We don’t really like to talk about big oil and gas directly on the Solar Blog. We’re interested in renewable energy, green energy, clean tech and how that all ties in to efficient home heating systems. Our opinion is that oil and gas are slowly but surely edging their way off centre stage, and that there’s just no need to go around shouting about it too loudly. However, every now and again news breaks that’s just too juicy to ignore. That’s the case today, with an ongoing story involving corruption, bribery, thousands of leaked emails, shadow companies, secret meetings and billion dollar agreements. Throw in some giant companies like Rolls-Royce, Samsung and Halliburton and it’s just too much for me to resist.
Corruption and bribery the world over
The core of the allegations made by Fairfax Media and The Huffington Post are as follows; a Monaco company named Unaoil “carved up portions of the Middle East oil industry for the benefit of western companies between 2002 and 2012,” securing billion dollar government contracts directly as a result of bribery. Backing up these claims are hundreds of thousands of leaked emails and documents from the Ahsani family, who operate Unaoil. Essentially, it is claimed, Unaoil operate by bribing officials in developing or unstable oil producing countries on behalf on giant NGOs in order to secure drilling rights. Take the situation in Iraq:
Between 2004 and 2012, Unaoil corruptly influenced a Who’s Who of the country’s oil industry: the Deputy Prime Minister of Iraq turned education minister Hussain al-Shahristani; Oil Minister Abdul Kareem Luaibi (who was replaced in 2014); the Director General of the South Oil Company, Dhia Jaffar al-Mousawi, who in 2015 became a deputy minister; and top oil official Oday al-Quraishi.

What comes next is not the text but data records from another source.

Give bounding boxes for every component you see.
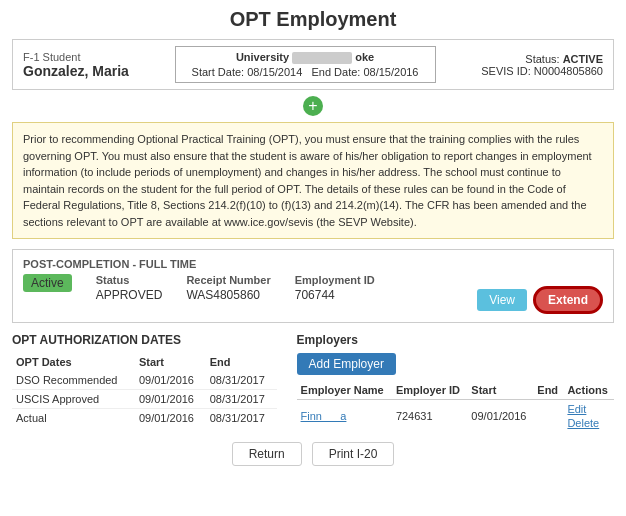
status-label: Status: bbox=[525, 53, 559, 65]
emp-col-id: Employer ID bbox=[392, 381, 467, 400]
university-suffix: oke bbox=[355, 51, 374, 63]
employers-section: Employers Add Employer Employer Name Emp… bbox=[297, 333, 614, 432]
employer-name-link[interactable]: Finn___a bbox=[301, 410, 347, 422]
emp-id-field-value: 706744 bbox=[295, 288, 335, 302]
opt-type-cell: USCIS Approved bbox=[12, 390, 135, 409]
receipt-field-value: WAS4805860 bbox=[186, 288, 260, 302]
status-field-label: Status bbox=[96, 274, 163, 286]
emp-id-field: Employment ID 706744 bbox=[295, 274, 375, 302]
opt-dates-section: OPT AUTHORIZATION DATES OPT Dates Start … bbox=[12, 333, 277, 432]
opt-dates-table: OPT Dates Start End DSO Recommended 09/0… bbox=[12, 353, 277, 427]
university-redacted bbox=[292, 52, 352, 64]
university-row: University oke bbox=[192, 51, 419, 64]
opt-type-cell: DSO Recommended bbox=[12, 371, 135, 390]
start-date-label: Start Date: bbox=[192, 66, 245, 78]
emp-name-cell: Finn___a bbox=[297, 400, 392, 433]
table-row: Finn___a 724631 09/01/2016 EditDelete bbox=[297, 400, 614, 433]
emp-end-cell bbox=[533, 400, 563, 433]
emp-col-actions: Actions bbox=[563, 381, 614, 400]
emp-id-cell: 724631 bbox=[392, 400, 467, 433]
employers-table: Employer Name Employer ID Start End Acti… bbox=[297, 381, 614, 432]
edit-link[interactable]: Edit bbox=[567, 403, 610, 415]
opt-start-cell: 09/01/2016 bbox=[135, 371, 206, 390]
status-value: ACTIVE bbox=[563, 53, 603, 65]
receipt-field-label: Receipt Number bbox=[186, 274, 270, 286]
employers-title: Employers bbox=[297, 333, 614, 347]
opt-type-cell: Actual bbox=[12, 409, 135, 428]
sevis-row: SEVIS ID: N0004805860 bbox=[481, 65, 603, 77]
employment-details: Active Status APPROVED Receipt Number WA… bbox=[23, 274, 603, 314]
add-employer-button[interactable]: Add Employer bbox=[297, 353, 396, 375]
emp-id-field-label: Employment ID bbox=[295, 274, 375, 286]
opt-end-cell: 08/31/2017 bbox=[206, 409, 277, 428]
start-date-value: 08/15/2014 bbox=[247, 66, 302, 78]
receipt-field: Receipt Number WAS4805860 bbox=[186, 274, 270, 302]
page-title: OPT Employment bbox=[12, 8, 614, 31]
notice-box: Prior to recommending Optional Practical… bbox=[12, 122, 614, 239]
bottom-section: OPT AUTHORIZATION DATES OPT Dates Start … bbox=[12, 333, 614, 432]
status-field-value: APPROVED bbox=[96, 288, 163, 302]
opt-start-cell: 09/01/2016 bbox=[135, 390, 206, 409]
student-info-right: Status: ACTIVE SEVIS ID: N0004805860 bbox=[481, 53, 603, 77]
emp-start-cell: 09/01/2016 bbox=[467, 400, 533, 433]
opt-end-cell: 08/31/2017 bbox=[206, 371, 277, 390]
employment-type: POST-COMPLETION - FULL TIME bbox=[23, 258, 603, 270]
end-date-value: 08/15/2016 bbox=[363, 66, 418, 78]
table-row: Actual 09/01/2016 08/31/2017 bbox=[12, 409, 277, 428]
emp-col-end: End bbox=[533, 381, 563, 400]
end-date-label: End Date: bbox=[311, 66, 360, 78]
col-end-header: End bbox=[206, 353, 277, 371]
sevis-value: N0004805860 bbox=[534, 65, 603, 77]
opt-start-cell: 09/01/2016 bbox=[135, 409, 206, 428]
status-row: Status: ACTIVE bbox=[481, 53, 603, 65]
delete-link[interactable]: Delete bbox=[567, 417, 610, 429]
emp-col-start: Start bbox=[467, 381, 533, 400]
add-icon[interactable]: + bbox=[303, 96, 323, 116]
student-header: F-1 Student Gonzalez, Maria University o… bbox=[12, 39, 614, 90]
col-type-header: OPT Dates bbox=[12, 353, 135, 371]
add-icon-row: + bbox=[12, 96, 614, 116]
col-start-header: Start bbox=[135, 353, 206, 371]
table-row: USCIS Approved 09/01/2016 08/31/2017 bbox=[12, 390, 277, 409]
return-button[interactable]: Return bbox=[232, 442, 302, 466]
print-button[interactable]: Print I-20 bbox=[312, 442, 395, 466]
sevis-label: SEVIS ID: bbox=[481, 65, 531, 77]
view-button[interactable]: View bbox=[477, 289, 527, 311]
student-name: Gonzalez, Maria bbox=[23, 63, 129, 79]
table-row: DSO Recommended 09/01/2016 08/31/2017 bbox=[12, 371, 277, 390]
status-field: Status APPROVED bbox=[96, 274, 163, 302]
employment-section: POST-COMPLETION - FULL TIME Active Statu… bbox=[12, 249, 614, 323]
active-badge: Active bbox=[23, 274, 72, 292]
opt-dates-title: OPT AUTHORIZATION DATES bbox=[12, 333, 277, 347]
student-info-center: University oke Start Date: 08/15/2014 En… bbox=[175, 46, 436, 83]
extend-button[interactable]: Extend bbox=[533, 286, 603, 314]
emp-actions-cell: EditDelete bbox=[563, 400, 614, 433]
university-label: University bbox=[236, 51, 289, 63]
active-field: Active bbox=[23, 274, 72, 292]
emp-actions: View Extend bbox=[477, 274, 603, 314]
emp-col-name: Employer Name bbox=[297, 381, 392, 400]
footer-buttons: Return Print I-20 bbox=[12, 442, 614, 466]
student-info-left: F-1 Student Gonzalez, Maria bbox=[23, 51, 129, 79]
student-type-label: F-1 Student bbox=[23, 51, 129, 63]
dates-row: Start Date: 08/15/2014 End Date: 08/15/2… bbox=[192, 66, 419, 78]
opt-end-cell: 08/31/2017 bbox=[206, 390, 277, 409]
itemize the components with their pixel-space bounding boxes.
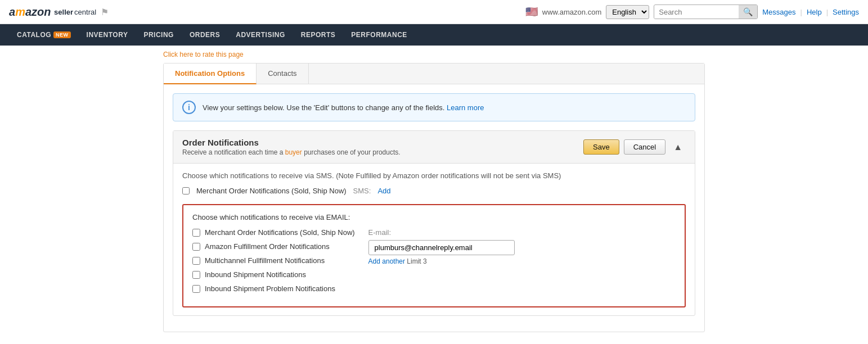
- cancel-button[interactable]: Cancel: [624, 139, 665, 155]
- rate-page-link[interactable]: Click here to rate this page: [163, 51, 244, 58]
- language-select[interactable]: English: [606, 5, 649, 19]
- nav-reports[interactable]: REPORTS: [293, 24, 344, 46]
- sms-merchant-checkbox[interactable]: [182, 187, 190, 194]
- content-area: Click here to rate this page Notificatio…: [0, 46, 868, 343]
- email-inbound-problem-checkbox[interactable]: [192, 285, 200, 293]
- add-another-row: Add another Limit 3: [368, 257, 676, 265]
- checkbox-row-merchant: Merchant Order Notifications (Sold, Ship…: [192, 228, 355, 237]
- sms-notice: Choose which notifications to receive vi…: [182, 171, 686, 180]
- catalog-badge: NEW: [53, 31, 71, 38]
- nav-inventory[interactable]: INVENTORY: [79, 24, 136, 46]
- us-flag-icon: 🇺🇸: [525, 6, 538, 18]
- search-button[interactable]: 🔍: [739, 5, 757, 19]
- save-button[interactable]: Save: [583, 139, 619, 155]
- logo-central-text: central: [74, 8, 96, 16]
- info-box: i View your settings below. Use the 'Edi…: [173, 93, 695, 121]
- email-inbound-shipment-label: Inbound Shipment Notifications: [205, 270, 306, 279]
- help-link[interactable]: Help: [807, 8, 822, 16]
- email-inbound-problem-label: Inbound Shipment Problem Notifications: [205, 284, 335, 293]
- email-label: E-mail:: [368, 228, 676, 237]
- section-body: Choose which notifications to receive vi…: [173, 164, 695, 315]
- email-merchant-label: Merchant Order Notifications (Sold, Ship…: [205, 228, 355, 237]
- checkbox-row-inbound-shipment: Inbound Shipment Notifications: [192, 270, 355, 279]
- sms-label: SMS:: [353, 187, 371, 195]
- top-bar: amazon seller central ⚑ 🇺🇸 www.amazon.co…: [0, 0, 868, 24]
- nav-advertising[interactable]: ADVERTISING: [228, 24, 293, 46]
- checkbox-row-multichannel: Multichannel Fullfillment Notifications: [192, 256, 355, 265]
- email-col: E-mail: Add another Limit 3: [368, 228, 676, 298]
- nav-performance[interactable]: PERFORMANCE: [343, 24, 415, 46]
- tab-content: i View your settings below. Use the 'Edi…: [164, 84, 704, 332]
- tab-panel: Notification Options Contacts i View you…: [163, 63, 705, 332]
- search-input[interactable]: [654, 6, 739, 19]
- sms-row: Merchant Order Notifications (Sold, Ship…: [182, 187, 686, 195]
- email-amazon-fulfillment-checkbox[interactable]: [192, 243, 200, 251]
- info-icon: i: [182, 101, 196, 114]
- nav-pricing[interactable]: PRICING: [136, 24, 182, 46]
- flag-icon: ⚑: [101, 7, 109, 17]
- messages-link[interactable]: Messages: [762, 8, 795, 16]
- nav-orders[interactable]: ORDERS: [182, 24, 228, 46]
- email-input[interactable]: [368, 240, 515, 255]
- logo: amazon seller central ⚑: [9, 6, 109, 19]
- email-multichannel-label: Multichannel Fullfillment Notifications: [205, 256, 325, 265]
- sms-add-link[interactable]: Add: [377, 187, 390, 195]
- nav-bar: CATALOG NEW INVENTORY PRICING ORDERS ADV…: [0, 24, 868, 46]
- section-title: Order Notifications: [182, 138, 401, 147]
- email-inbound-shipment-checkbox[interactable]: [192, 271, 200, 279]
- settings-link[interactable]: Settings: [833, 8, 859, 16]
- buyer-link[interactable]: buyer: [285, 148, 302, 156]
- tab-header: Notification Options Contacts: [164, 64, 704, 84]
- section-header: Order Notifications Receive a notificati…: [173, 131, 695, 164]
- email-amazon-fulfillment-label: Amazon Fulfillment Order Notifications: [205, 242, 330, 251]
- logo-amazon-text: amazon: [9, 6, 51, 19]
- top-links: Messages | Help | Settings: [762, 8, 859, 16]
- checkboxes-col: Merchant Order Notifications (Sold, Ship…: [192, 228, 355, 298]
- learn-more-link[interactable]: Learn more: [447, 103, 484, 112]
- tab-contacts[interactable]: Contacts: [257, 64, 308, 84]
- tab-notification-options[interactable]: Notification Options: [164, 64, 257, 84]
- checkbox-row-inbound-problem: Inbound Shipment Problem Notifications: [192, 284, 355, 293]
- email-multichannel-checkbox[interactable]: [192, 257, 200, 265]
- section-actions: Save Cancel ▲: [583, 139, 686, 155]
- email-merchant-checkbox[interactable]: [192, 229, 200, 237]
- search-box: 🔍: [654, 4, 758, 19]
- sms-merchant-label: Merchant Order Notifications (Sold, Ship…: [196, 187, 347, 195]
- email-section: Choose which notifications to receive vi…: [182, 204, 686, 307]
- nav-catalog[interactable]: CATALOG NEW: [9, 24, 79, 46]
- section-subtitle: Receive a notification each time a buyer…: [182, 148, 401, 156]
- order-notifications-section: Order Notifications Receive a notificati…: [173, 130, 695, 316]
- site-url: www.amazon.com: [542, 8, 601, 16]
- collapse-button[interactable]: ▲: [670, 141, 686, 153]
- info-text: View your settings below. Use the 'Edit'…: [203, 103, 484, 112]
- limit-text: Limit 3: [407, 257, 426, 265]
- top-bar-left: amazon seller central ⚑: [9, 6, 109, 19]
- checkbox-row-amazon-fulfillment: Amazon Fulfillment Order Notifications: [192, 242, 355, 251]
- add-another-link[interactable]: Add another: [368, 257, 405, 265]
- email-rows: Merchant Order Notifications (Sold, Ship…: [192, 228, 676, 298]
- email-section-title: Choose which notifications to receive vi…: [192, 213, 676, 221]
- logo-seller-text: seller: [52, 8, 73, 16]
- top-bar-right: 🇺🇸 www.amazon.com English 🔍 Messages | H…: [525, 4, 859, 19]
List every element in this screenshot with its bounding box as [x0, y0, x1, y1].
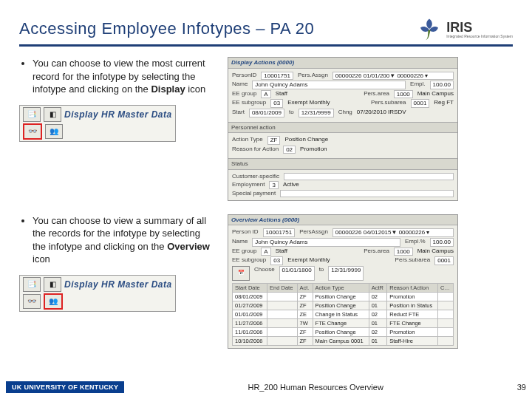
iris-logo-sub: Integrated Resource Information System: [446, 34, 513, 38]
table-row[interactable]: 10/10/2006ZFMain Campus 000101Staff-Hire: [233, 336, 454, 345]
panel-overview-actions: Overview Actions (0000) Person ID1000175…: [228, 214, 458, 349]
page-number: 39: [507, 383, 526, 392]
toolbar-title: Display HR Master Data: [64, 109, 172, 120]
toolbar-icon[interactable]: ◧: [44, 277, 61, 292]
panel-title: Display Actions (0000): [228, 58, 457, 69]
display-icon[interactable]: 👓: [23, 123, 42, 140]
table-header: Action Type: [313, 283, 369, 292]
bullet-display: You can choose to view the most current …: [33, 57, 211, 96]
footer: UK UNIVERSITY OF KENTUCKY HR_200 Human R…: [0, 381, 532, 393]
table-header: Reason f.Action: [387, 283, 438, 292]
toolbar-icon[interactable]: 📑: [23, 277, 41, 292]
table-header: End Date: [267, 283, 297, 292]
toolbar-icon[interactable]: ◧: [44, 107, 61, 122]
iris-logo: IRIS Integrated Resource Information Sys…: [417, 16, 513, 41]
table-row[interactable]: 11/01/2006ZFPosition Change02Promotion: [233, 327, 454, 336]
toolbar-icon[interactable]: 📑: [23, 107, 41, 122]
title-row: Accessing Employee Infotypes – PA 20 IRI…: [19, 16, 513, 47]
section-overview: You can choose to view a summary of all …: [19, 214, 513, 349]
table-header: ActR: [369, 283, 387, 292]
panel-title: Overview Actions (0000): [228, 215, 457, 226]
panel-sub-status: Status: [228, 158, 457, 170]
footer-text: HR_200 Human Resources Overview: [124, 383, 507, 392]
table-row[interactable]: 01/27/2009ZFPosition Change01Position in…: [233, 301, 454, 310]
toolbar-title: Display HR Master Data: [64, 279, 172, 290]
overview-table: Start DateEnd DateAct.Action TypeActRRea…: [232, 283, 454, 346]
toolbar-overview: 📑 ◧ Display HR Master Data 👓 👥: [19, 275, 176, 312]
table-header: Act.: [297, 283, 313, 292]
bullet-overview: You can choose to view a summary of all …: [33, 214, 211, 266]
panel-sub-personnel: Personnel action: [228, 122, 457, 134]
table-header: Start Date: [233, 283, 267, 292]
iris-logo-text: IRIS: [446, 20, 472, 35]
section-display: You can choose to view the most current …: [19, 57, 513, 201]
table-row[interactable]: 08/01/2009ZFPosition Change02Promotion: [233, 292, 454, 301]
overview-icon[interactable]: 👥: [45, 124, 63, 139]
panel-display-actions: Display Actions (0000) PersonID10001751P…: [228, 57, 458, 201]
uk-logo: UK UNIVERSITY OF KENTUCKY: [6, 381, 124, 393]
display-icon[interactable]: 👓: [23, 294, 41, 309]
table-row[interactable]: 11/27/20067WFTE Change01FTE Change: [233, 318, 454, 327]
iris-flower-icon: [417, 16, 442, 41]
table-row[interactable]: 01/01/2009ZEChange in Status02Reduct FTE: [233, 310, 454, 318]
toolbar-display: 📑 ◧ Display HR Master Data 👓 👥: [19, 105, 176, 142]
overview-icon[interactable]: 👥: [44, 293, 63, 310]
table-header: C…: [437, 283, 453, 292]
date-picker-icon[interactable]: 📅: [232, 266, 250, 281]
page-title: Accessing Employee Infotypes – PA 20: [19, 19, 314, 38]
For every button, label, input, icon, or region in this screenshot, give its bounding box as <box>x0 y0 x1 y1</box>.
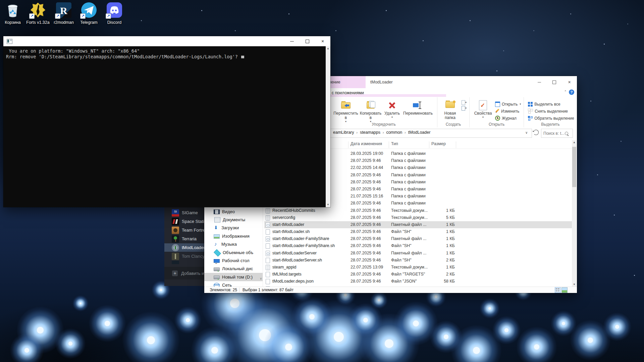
breadcrumb-item[interactable]: common <box>385 130 403 135</box>
steam-game-row[interactable]: Team Fortre <box>164 226 204 234</box>
large-icons-view-button[interactable] <box>561 287 568 293</box>
scroll-down-icon[interactable]: ▼ <box>572 282 577 287</box>
move-to-button[interactable]: Переместить в ▾ <box>333 99 358 123</box>
easy-access-button[interactable]: ▾ <box>462 106 467 111</box>
steam-game-label: SIGame <box>182 210 198 215</box>
scroll-up-icon[interactable]: ▲ <box>572 140 577 145</box>
nav-item[interactable]: Рабочий стол <box>204 256 263 264</box>
file-row[interactable]: start-tModLoaderServer.sh28.07.2025 9:46… <box>264 257 572 264</box>
minimize-button[interactable] <box>532 76 547 88</box>
file-icon <box>266 243 270 249</box>
desktop-icon-recycle-bin[interactable]: Корзина <box>0 2 25 25</box>
forts-icon: ↗ <box>30 2 46 18</box>
nav-list: ВидеоДокументыЗагрузкиИзображенияМузыкаО… <box>204 207 263 287</box>
steam-game-row[interactable]: Terraria <box>164 235 204 243</box>
select-all-icon <box>528 102 530 104</box>
edit-button[interactable]: Изменить <box>495 108 521 115</box>
nav-item[interactable]: Изображения <box>204 232 263 240</box>
search-box[interactable]: Поиск в: t... <box>541 129 573 138</box>
r2modman-icon: R ↗ <box>56 2 72 18</box>
open-button[interactable]: Открыть▾ <box>495 101 521 108</box>
scroll-up-icon[interactable]: ▲ <box>326 46 330 51</box>
refresh-icon[interactable] <box>533 130 539 135</box>
nav-scroll-down-icon[interactable]: ∨ <box>260 277 262 280</box>
delete-button[interactable]: Удалить ▾ <box>383 99 401 119</box>
nav-item[interactable]: Документы <box>204 216 263 224</box>
file-row[interactable]: start-tModLoader.sh28.07.2025 9:46Файл "… <box>264 228 572 235</box>
history-button[interactable]: Журнал <box>495 115 521 122</box>
file-row[interactable]: start-tModLoader-FamilyShare.sh28.07.202… <box>264 242 572 249</box>
maximize-button[interactable] <box>547 76 562 88</box>
svg-text:R: R <box>60 5 67 16</box>
properties-button[interactable]: ✓ Свойства ▾ <box>473 99 493 119</box>
desktop-icon-forts[interactable]: ↗ Forts v1.32a <box>25 2 51 25</box>
close-button[interactable]: × <box>562 76 577 88</box>
desktop-icon-r2modman[interactable]: R ↗ r2modman <box>51 2 76 25</box>
breadcrumb-item[interactable]: steamapps <box>359 130 381 135</box>
console-scrollbar[interactable]: ▲ ▼ <box>326 46 330 207</box>
ribbon: Переместить в ▾ Копировать в ▾ Удал <box>330 97 577 127</box>
steam-add-game-button[interactable]: + Добавить игру <box>164 267 204 280</box>
file-date: 28.07.2025 9:46 <box>351 180 381 184</box>
tom-clancy-icon <box>172 253 179 260</box>
address-dropdown-icon[interactable]: ∨ <box>525 131 528 134</box>
nav-item[interactable]: Музыка <box>204 240 263 248</box>
file-row[interactable]: RecentGitHubCommits28.07.2025 9:46Тексто… <box>264 207 572 214</box>
close-button[interactable]: × <box>315 36 330 46</box>
downloads-icon <box>214 225 219 231</box>
clear-selection-button[interactable]: Снять выделение <box>528 108 574 115</box>
file-size: 2 КБ <box>419 258 455 262</box>
nav-item[interactable]: Объемные объ <box>204 248 263 256</box>
maximize-button[interactable] <box>300 36 315 46</box>
steam-game-row[interactable]: Space Statio <box>164 217 204 226</box>
desktop-icon-label: r2modman <box>51 20 76 25</box>
column-header-date[interactable]: Дата изменения <box>351 141 382 146</box>
file-size: 2 КБ <box>419 272 455 277</box>
nav-item[interactable]: Загрузки <box>204 224 263 232</box>
file-row[interactable]: start-tModLoader28.07.2025 9:46Пакетный … <box>264 221 572 228</box>
open-icon <box>495 102 500 107</box>
scroll-down-icon[interactable]: ▼ <box>326 202 330 207</box>
nav-item-label: Видео <box>222 209 235 214</box>
file-date: 28.07.2025 9:46 <box>351 187 381 191</box>
file-row[interactable]: tModLoader.deps.json28.07.2025 9:46Файл … <box>264 278 572 285</box>
column-header-type[interactable]: Тип <box>391 141 398 146</box>
scrollbar-thumb[interactable] <box>572 147 576 187</box>
file-row[interactable]: start-tModLoaderServer28.07.2025 9:46Пак… <box>264 250 572 257</box>
file-row[interactable]: start-tModLoader-FamilyShare28.07.2025 9… <box>264 235 572 242</box>
file-icon <box>266 279 270 284</box>
details-view-button[interactable] <box>555 287 561 293</box>
console-output[interactable]: You are on platform: "Windows_NT" arch: … <box>3 46 326 207</box>
file-size: 58 КБ <box>419 279 455 284</box>
file-row[interactable]: steam_appid22.07.2025 13:09Текстовый док… <box>264 264 572 271</box>
new-item-button[interactable]: ▾ <box>462 100 467 105</box>
invert-selection-button[interactable]: Обратить выделение <box>528 115 574 122</box>
copy-to-button[interactable]: Копировать в ▾ <box>359 99 382 123</box>
desktop-icon-telegram[interactable]: ↗ Telegram <box>76 2 102 25</box>
3d-objects-icon <box>214 249 221 256</box>
team-fortress-icon <box>172 227 179 234</box>
file-row[interactable]: serverconfig28.07.2025 9:46Текстовый док… <box>264 214 572 221</box>
steam-game-row[interactable]: Tom Clancy' <box>164 252 204 260</box>
file-list-scrollbar[interactable]: ▲ ▼ <box>572 140 577 287</box>
file-date: 28.07.2025 9:46 <box>351 158 381 163</box>
nav-item[interactable]: Сеть <box>204 281 263 287</box>
nav-item[interactable]: Новый том (D:) <box>204 273 263 281</box>
select-all-button[interactable]: Выделить все <box>528 101 574 108</box>
nav-item[interactable]: Локальный дис <box>204 265 263 273</box>
file-row[interactable]: tMLMod.targets28.07.2025 9:46Файл "TARGE… <box>264 271 572 278</box>
rename-button[interactable]: Переименовать <box>402 99 434 116</box>
minimize-button[interactable] <box>284 36 300 46</box>
collapse-ribbon-icon[interactable]: ⌃ <box>564 90 567 94</box>
steam-game-row[interactable]: tModLoader <box>164 243 204 252</box>
column-header-size[interactable]: Размер <box>431 141 446 146</box>
desktop: Корзина ↗ Forts v1.32a R ↗ r2modman <box>0 0 644 362</box>
breadcrumb-item[interactable]: tModLoader <box>407 130 432 135</box>
help-icon[interactable]: ? <box>569 89 574 95</box>
breadcrumb-item[interactable]: eamLibrary <box>332 130 355 135</box>
steam-game-row[interactable]: SISIGame <box>164 208 204 217</box>
desktop-icon-label: Discord <box>102 20 127 25</box>
nav-item[interactable]: Видео <box>204 207 263 216</box>
new-folder-button[interactable]: Новая папка <box>440 99 460 120</box>
desktop-icon-discord[interactable]: ↗ Discord <box>102 2 127 25</box>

It’s a similar story practically right throughout the Middle East, with similar allegations of corruption based in Iran, Syria, the UAE, Libya, Kuwait and Yemen.
What’s next for Big Oil?
Unsurprisingly, as this story develops there has been a series of denials made by the NGOs involved. Despite some rather damning email leaks, Unaoil has claimed that everything they do is above board, while many of the companies implicated have denied any willing involvement in bribery and have started their own internal investigation of Unaoil. Looking a little farther down the road, could there be prosecutions resulting from these leaked emails? Might we see a tightening or changing of regulations in some way, shape or form? At this point it remains to be seen. Scandals tend to either pick up steam and attention or disappear entirely when the next big story breaks. It’s not a good day for the big oil giants of the world, however, and from a green and clean tech perspective, that’s got to be a good thing.